な、なんと。あのJim Jarmusch監督が、2月28日に初の自分名義でアルバムをリリースします! Jim Jarmusch監督と言えば、『Screamin’ Jay Hawkins: I Put a Spell on Me』に出演したり、John Lurie、Tom Waits、Joe Strummerを俳優として起用したりと音楽方面とも親交の深い監督です。さらに、80年代初頭にはノー・ウェーブバンド“The Del-Byzanteens”のボーカル、キーボードとして活動し、ライヴではJohnとともにステージに立っていました。

John Lurieとステージに立っていたときの映像がこちら。バンドでアルバムがやDVDもリリースするなどしっかりと活動していました。

■The Del Byzanteens 「My World Is Empty」

映像作品はというと、スタイリッシュなモノクロ映像と独特なピリッとした空気。そして、作品ごとに色濃い楽曲が飾られますよね! 『Stranger Than Paradise』はJohn Lurie、Screamin’ Jay Hawkins、『Dead Man』ではNeil Young、Iggi Popなど奇才な音楽を起用し、作品の世界を創りだしてきました。

■『STRANGER THAN PARADISE』■

■『Dead Man Theme』Neil Young■

Important Recordsからリリースされる最新作は、タイトルが『Concerning the Entrance Into Eternity』。オランダ人リュート奏者で作曲家のJozef Van Wissemとともに共同制作しました。アルバムのリリースを記念し、2月3日にはニューヨーク・ブルックリンでライヴを行っています。一足先に聴けた方がうらやましい…!

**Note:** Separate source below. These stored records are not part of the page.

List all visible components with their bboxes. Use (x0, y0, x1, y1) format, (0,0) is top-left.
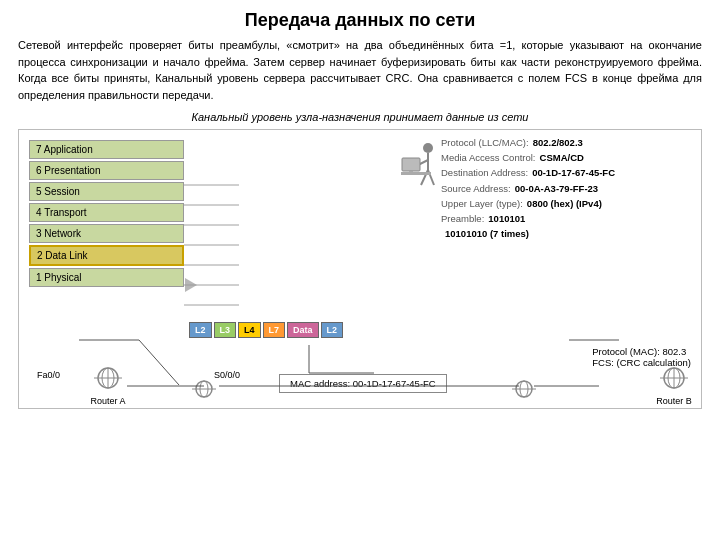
switch-right (509, 379, 539, 403)
info-row-6: Preamble: 1010101 (441, 211, 691, 226)
protocol-mac-line: Protocol (MAC): 802.3 (592, 346, 691, 357)
layer-6: 6 Presentation (29, 161, 184, 180)
router-a: Router A (89, 366, 127, 406)
svg-line-9 (139, 340, 179, 385)
router-b-label: Router B (655, 396, 693, 406)
info-value-1: 802.2/802.3 (533, 135, 583, 150)
svg-rect-20 (409, 171, 413, 174)
info-row-5: Upper Layer (type): 0800 (hex) (IPv4) (441, 196, 691, 211)
svg-point-13 (423, 143, 433, 153)
info-label-2: Media Access Control: (441, 150, 536, 165)
page-title: Передача данных по сети (18, 10, 702, 31)
router-b: Router B (655, 366, 693, 406)
info-row-4: Source Address: 00-0A-A3-79-FF-23 (441, 181, 691, 196)
info-value-4: 00-0A-A3-79-FF-23 (515, 181, 598, 196)
layer-5: 5 Session (29, 182, 184, 201)
info-label-4: Source Address: (441, 181, 511, 196)
computer-icon (396, 140, 441, 197)
info-value-7: 10101010 (7 times) (445, 226, 529, 241)
diagram-subtitle: Канальный уровень узла-назначения приним… (18, 111, 702, 123)
description-text: Сетевой интерфейс проверяет биты преамбу… (18, 37, 702, 103)
info-label-1: Protocol (LLC/MAC): (441, 135, 529, 150)
info-panel: Protocol (LLC/MAC): 802.2/802.3 Media Ac… (441, 135, 691, 241)
router-a-label: Router A (89, 396, 127, 406)
svg-marker-7 (185, 278, 197, 292)
info-label-5: Upper Layer (type): (441, 196, 523, 211)
frame-bar: L2 L3 L4 L7 Data L2 (189, 322, 343, 338)
info-row-7: 10101010 (7 times) (441, 226, 691, 241)
layer-1: 1 Physical (29, 268, 184, 287)
info-value-6: 1010101 (488, 211, 525, 226)
switch-left (189, 379, 219, 403)
osi-panel: 7 Application 6 Presentation 5 Session 4… (29, 140, 184, 289)
frame-cell-l3: L3 (214, 322, 237, 338)
protocol-info-bottom: Protocol (MAC): 802.3 FCS: (CRC calculat… (592, 346, 691, 368)
layer-7: 7 Application (29, 140, 184, 159)
page: Передача данных по сети Сетевой интерфей… (0, 0, 720, 540)
info-value-2: CSMA/CD (540, 150, 584, 165)
info-row-1: Protocol (LLC/MAC): 802.2/802.3 (441, 135, 691, 150)
layer-2: 2 Data Link (29, 245, 184, 266)
svg-rect-19 (402, 158, 420, 171)
fa-label: Fa0/0 (37, 370, 60, 380)
frame-cell-l7: L7 (263, 322, 286, 338)
info-label-3: Destination Address: (441, 165, 528, 180)
info-value-5: 0800 (hex) (IPv4) (527, 196, 602, 211)
info-label-6: Preamble: (441, 211, 484, 226)
frame-cell-l4: L4 (238, 322, 261, 338)
frame-cell-l2b: L2 (321, 322, 344, 338)
info-row-2: Media Access Control: CSMA/CD (441, 150, 691, 165)
svg-rect-21 (406, 174, 416, 175)
frame-cell-l2a: L2 (189, 322, 212, 338)
layer-4: 4 Transport (29, 203, 184, 222)
diagram-area: 7 Application 6 Presentation 5 Session 4… (18, 129, 702, 409)
mac-address-box: MAC address: 00-1D-17-67-45-FC (279, 374, 447, 393)
info-value-3: 00-1D-17-67-45-FC (532, 165, 615, 180)
layer-3: 3 Network (29, 224, 184, 243)
info-row-3: Destination Address: 00-1D-17-67-45-FC (441, 165, 691, 180)
frame-cell-data: Data (287, 322, 319, 338)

はやくも同アルバムから、「The Sun of the Natural World Is Pure Fire」が視聴できるので、こちらもチェック! ちなみにJarmusch監督は、昨年にJozefがリリースした実験的アルバム『The Joy That Never Ends』に、ギターでゲスト参加しています。音楽方面にも親交が深い監督です。

ちなみに“カルト界の帝王”ことDavid Lynch監督も、昨年『Crazy Clown Time』をリリース。ご存じ、Karen Oが「Pinky’s Dream」にヴォーカルで参加していたことでも話題を呼びました。なんでしょうか。常人には理解しがたい異世界を創ってしまう人たちは、周りが考える活動のフィールド(映画人、ミュージシャンというくくり)は関係ないのでしょうね。